Dr Janet Ekpenyong, Director General (D-G), Cross River Primary Healthcare Care Agency, has confirmed the death of seven children from cholera in the state.
Ekpenyong, who confirmed the deaths in an interview with the News Agency of Nigeria (NAN), on Wednesday in Calabar, said the agency recorded more than 600 suspected cases in the state between March and April.
“Over 600 suspected cases were detected and we had a Rapid Diagnostic Test (RDT) conducted on them. We also did a microscopic test and culture to have a true confirmation of the cases.
“We confirmed that most of the cases were not cholera related, though we had three active cases of the disease in Ogoja Local Government Area (LGA).
“Whenever we go for medical outreach and detect suspected cases of cholera with symptoms such as diarrhoea, we take samples immediately.
“Thereafter, the rapid diagnostic test is carried out and treatment is initiated immediately.
“Over the past two months, we have actually had seven deaths occurring as a result of cholera,” she said.
Ekpenyong said that treatment was initiated after samples were collected for the microscopic tests, but sadly, however, some of the children died before the results were out.
According to the DG, the children are the most vulnerable to diarrhoea, because they play mostly with dirt and still use their hands to eat without washing them.
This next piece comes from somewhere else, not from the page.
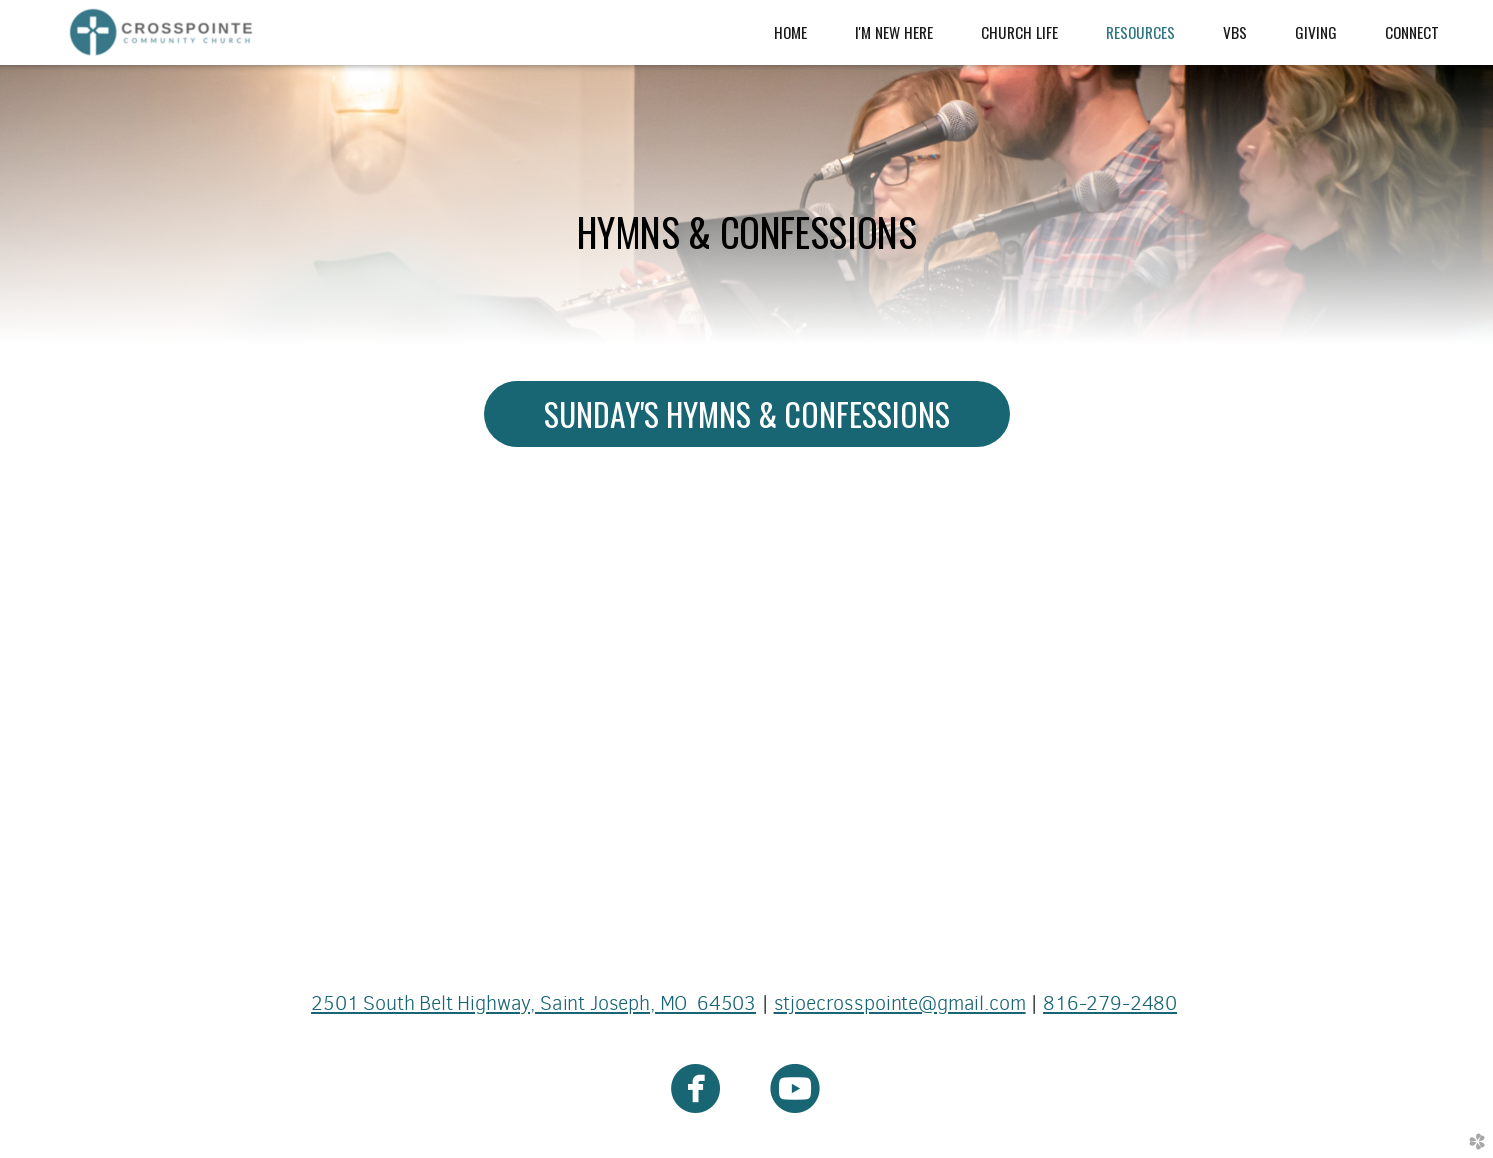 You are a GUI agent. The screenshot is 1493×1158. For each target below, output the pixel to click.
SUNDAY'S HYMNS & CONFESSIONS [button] (747, 413)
On sensitisation, Ekpenyong told NAN that her goal was working with the National Orientation Agency and other partners to sensitise mothers on the importance of maintaining hygienic habits and drinking clean water.
She noted that most of the cases were as a result of drinking unclean water that had been contaminated by faeces from open defecation, especially in rural areas without toilets.
She said that since most rural dwellers depended on water from the streams, it was important for people from such communities to boil such water before drinking.
The DG also told NAN that the agency was partnering with relevant agencies for the sinking of boreholes in some communities, with a view to providing portable drinking water for them.